- Directions: Drop every picture and give the entries back exactly.

##############################

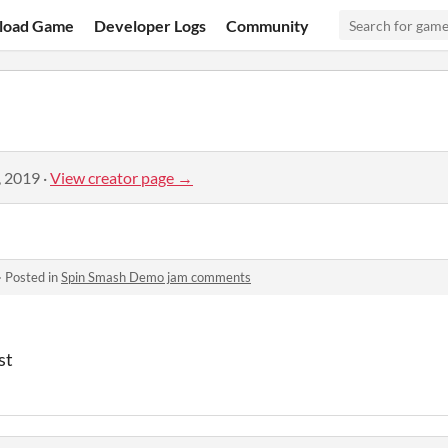
load Game
Developer Logs
Community
, 2019
·
View creator page →
·
Posted in
Spin Smash Demo jam comments
st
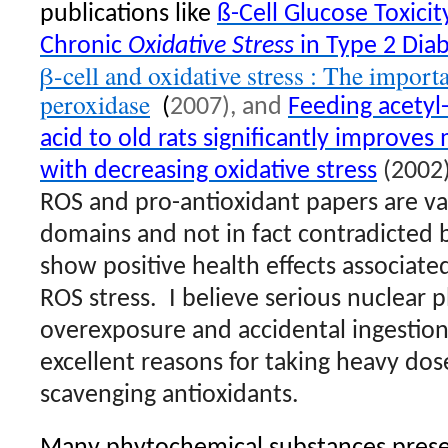
publications like
ß-Cell Glucose Toxicity
Chronic
Oxidative Stress
in Type 2 Dia
β-cell and oxidative stress : The import
peroxidase
(
2007), and
Feeding acetyl-
acid to old rats significantly improves
with decreasing oxidative stress
(2002)
ROS and pro-antioxidant papers are va
domains and not in fact contradicted b
show positive health effects associate
ROS stress.
I believe serious nuclear p
overexposure and accidental ingestion
excellent reasons for taking heavy dose
scavenging antioxidants.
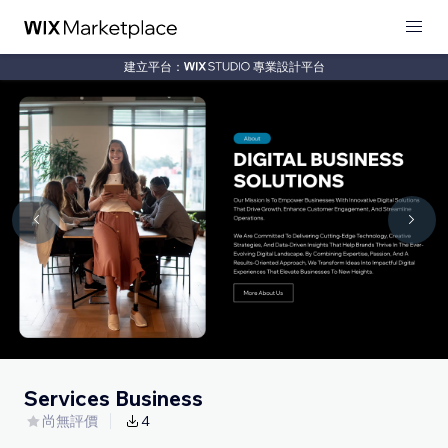
建立平台：
專業設計平台
Services Business
尚無評價
4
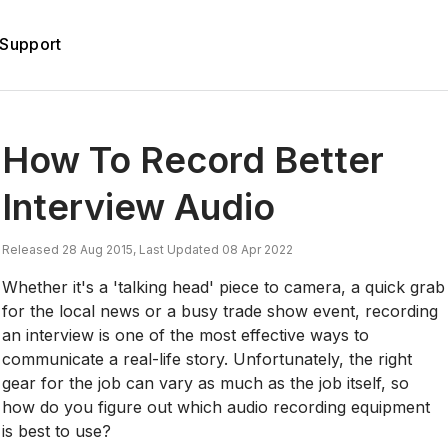
Support
How To Record Better
Interview Audio
Released 28 Aug 2015, Last Updated 08 Apr 2022
Whether it's a 'talking head' piece to camera, a quick grab
for the local news or a busy trade show event, recording
an interview is one of the most effective ways to
communicate a real-life story. Unfortunately, the right
gear for the job can vary as much as the job itself, so
how do you figure out which audio recording equipment
is best to use?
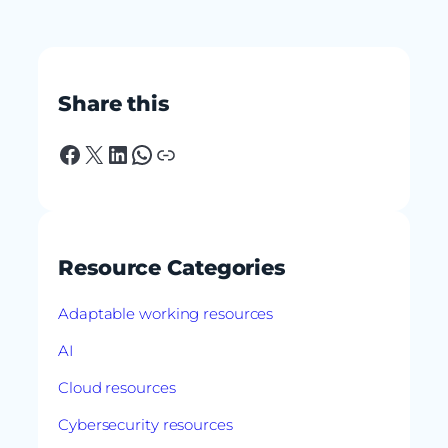
Share this
Facebook
X
LinkedIn
WhatsApp
Link
Resource Categories
Adaptable working resources
AI
Cloud resources
Cybersecurity resources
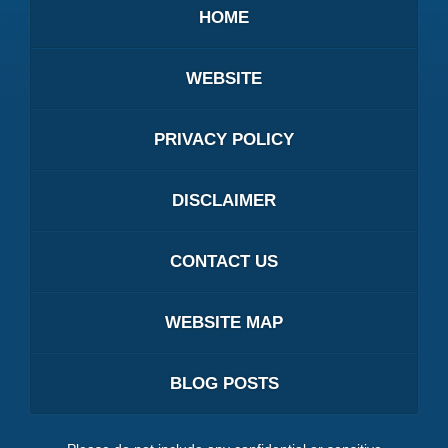
HOME
WEBSITE
PRIVACY POLICY
DISCLAIMER
CONTACT US
WEBSITE MAP
BLOG POSTS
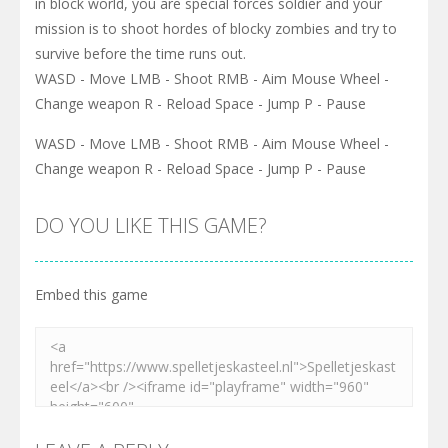
in block world, you are special forces soldier and your
mission is to shoot hordes of blocky zombies and try to
survive before the time runs out.
WASD - Move LMB - Shoot RMB - Aim Mouse Wheel -
Change weapon R - Reload Space - Jump P - Pause
WASD - Move LMB - Shoot RMB - Aim Mouse Wheel -
Change weapon R - Reload Space - Jump P - Pause
DO YOU LIKE THIS GAME?
Embed this game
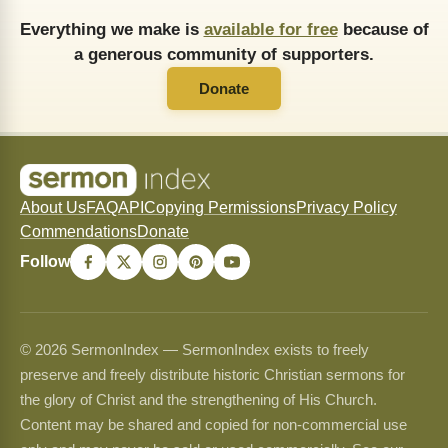
Everything we make is
available for free
because of
a generous community of supporters.
Donate
About Us
FAQ
API
Copying Permissions
Privacy Policy
Commendations
Donate
Follow
© 2026 SermonIndex — SermonIndex exists to freely
preserve and freely distribute historic Christian sermons for
the glory of Christ and the strengthening of His Church.
Content may be shared and copied for non-commercial use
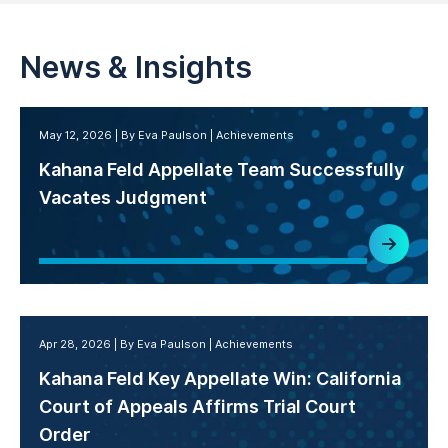
News & Insights
May 12, 2026
By Eva Paulson
Achievements
Kahana Feld Appellate Team Successfully
Vacates Judgment
Apr 28, 2026
By Eva Paulson
Achievements
Kahana Feld Key Appellate Win: California
Court of Appeals Affirms Trial Court
Order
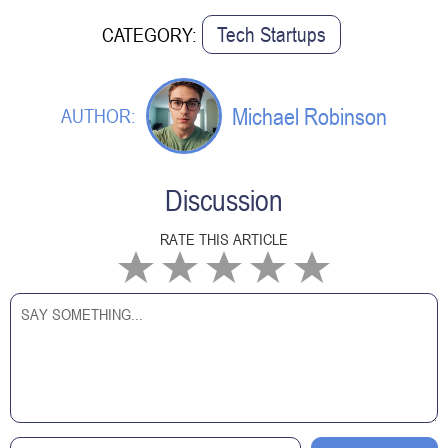
Tech Startups
CATEGORY:
Michael Robinson
AUTHOR:
Discussion
RATE THIS ARTICLE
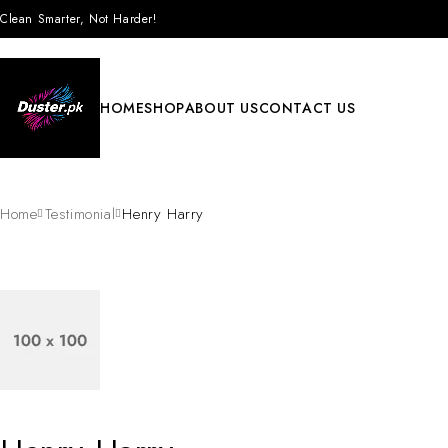
Clean Smarter, Not Harder!
HOME
SHOP
ABOUT US
CONTACT US
Home
Testimonial
Henry Harry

##############################

- Response:
load Game
Developer Logs
Community
, 2019
·
View creator page →
·
Posted in
Spin Smash Demo jam comments
st
publications like
ß-Cell Glucose Toxicity
Chronic
Oxidative Stress
in Type 2 Dia
β-cell and oxidative stress : The import
peroxidase
(
2007), and
Feeding acetyl-
acid to old rats significantly improves
with decreasing oxidative stress
(2002)
ROS and pro-antioxidant papers are va
domains and not in fact contradicted b
show positive health effects associate
ROS stress.
I believe serious nuclear p
overexposure and accidental ingestion
excellent reasons for taking heavy dose
scavenging antioxidants.
建立平台：
專業設計平台
Services Business
尚無評價
4
Support
How To Record Better
Interview Audio
Released 28 Aug 2015, Last Updated 08 Apr 2022
Whether it's a 'talking head' piece to camera, a quick grab
for the local news or a busy trade show event, recording
an interview is one of the most effective ways to
communicate a real-life story. Unfortunately, the right
gear for the job can vary as much as the job itself, so
how do you figure out which audio recording equipment
is best to use?
Share this
Facebook
X
LinkedIn
WhatsApp
Link
Resource Categories
Adaptable working resources
AI
Cloud resources
Cybersecurity resources
HOME
WEBSITE
PRIVACY POLICY
DISCLAIMER
CONTACT US
WEBSITE MAP
BLOG POSTS
in block world, you are special forces soldier and your
mission is to shoot hordes of blocky zombies and try to
survive before the time runs out.
WASD - Move LMB - Shoot RMB - Aim Mouse Wheel -
Change weapon R - Reload Space - Jump P - Pause
WASD - Move LMB - Shoot RMB - Aim Mouse Wheel -
Change weapon R - Reload Space - Jump P - Pause
DO YOU LIKE THIS GAME?
Embed this game
Everything we make is
available for free
because of
a generous community of supporters.
Donate
About Us
FAQ
API
Copying Permissions
Privacy Policy
Commendations
Donate
Follow
© 2026 SermonIndex — SermonIndex exists to freely
preserve and freely distribute historic Christian sermons for
the glory of Christ and the strengthening of His Church.
Content may be shared and copied for non-commercial use
News & Insights
May 12, 2026
By Eva Paulson
Achievements
Kahana Feld Appellate Team Successfully
Vacates Judgment
Apr 28, 2026
By Eva Paulson
Achievements
Kahana Feld Key Appellate Win: California
Court of Appeals Affirms Trial Court
Order
Tech Startups
CATEGORY:
Michael Robinson
AUTHOR:
Discussion
RATE THIS ARTICLE
Clean Smarter, Not Harder!
HOME
SHOP
ABOUT US
CONTACT US
Home
Testimonial
Henry Harry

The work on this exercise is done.